Beginning with the line that holds "Locate an element" and ending with the last line, please repeat the entries exactly and omit the pictures.

§ **Information shown**:

▬▬▬▬▬▬

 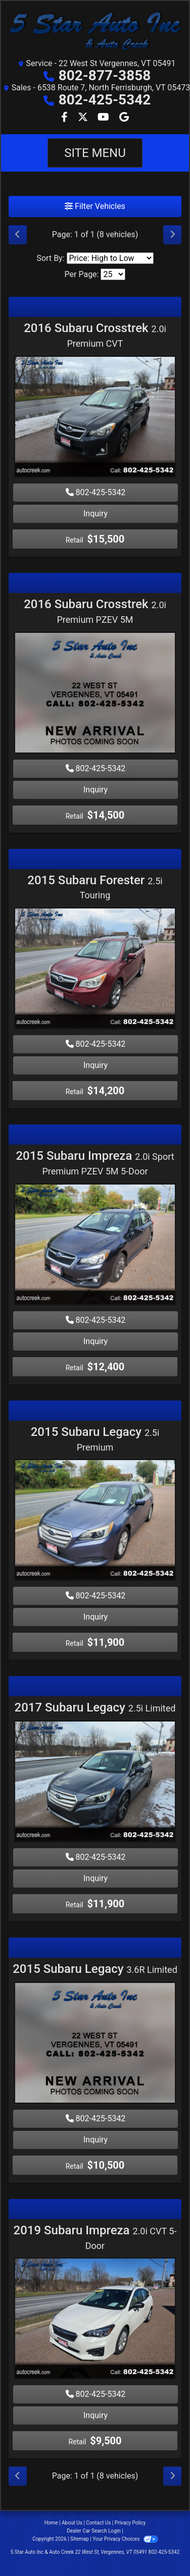 What do you see at coordinates (18, 234) in the screenshot?
I see `[Previous]` at bounding box center [18, 234].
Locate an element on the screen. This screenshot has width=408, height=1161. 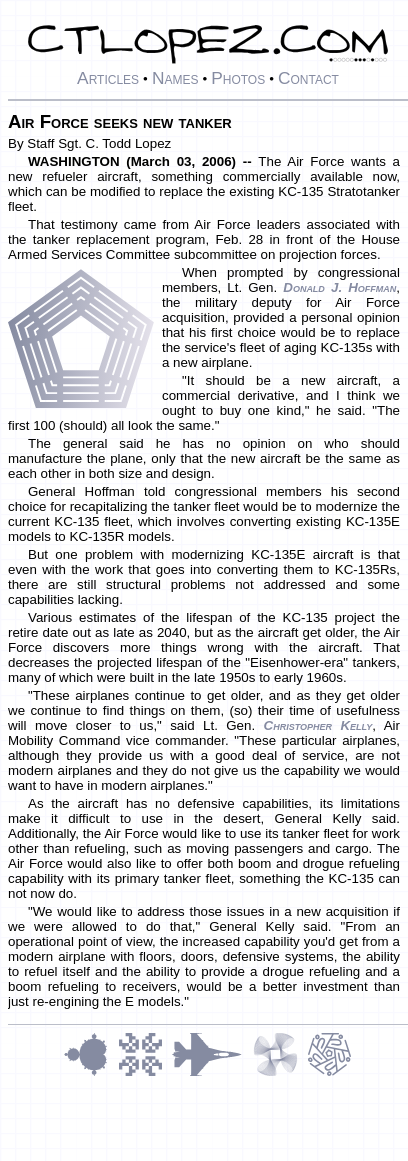
Donald J. Hoffman is located at coordinates (339, 287).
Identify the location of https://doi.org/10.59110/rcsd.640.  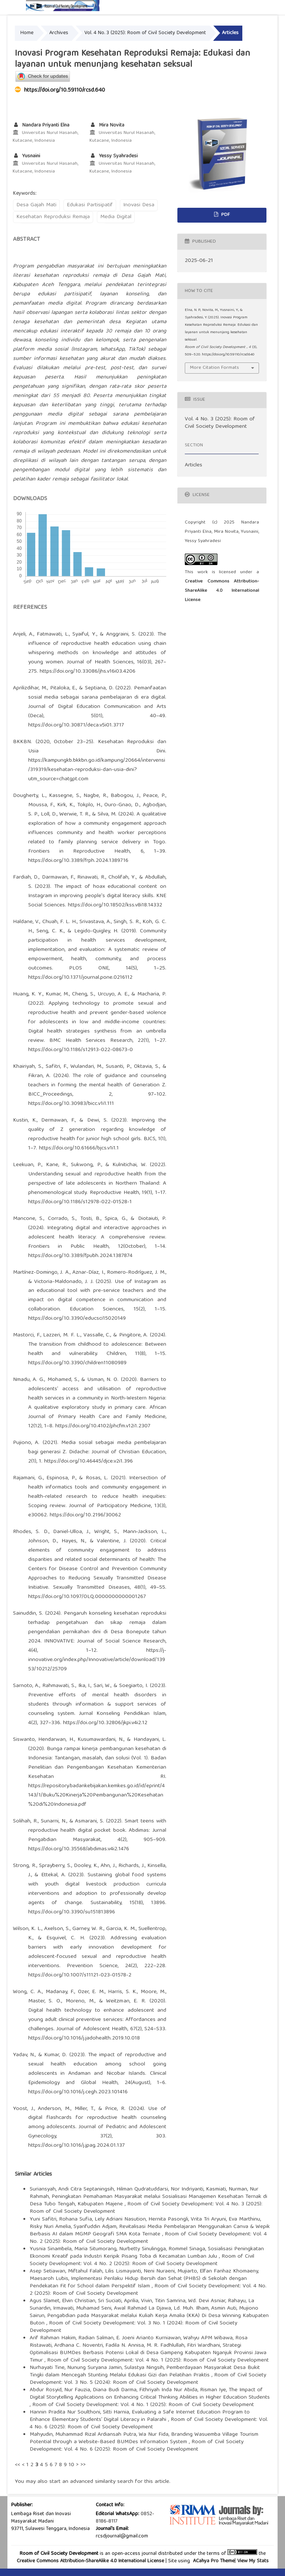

▬▬▬▬▬▬

§ **Solution for this problem**:
Locate an element on the screen. This screenshot has width=408, height=1161. 
Donald J. Hoffman is located at coordinates (339, 287).
Identify the location of https://doi.org/10.59110/rcsd.640.  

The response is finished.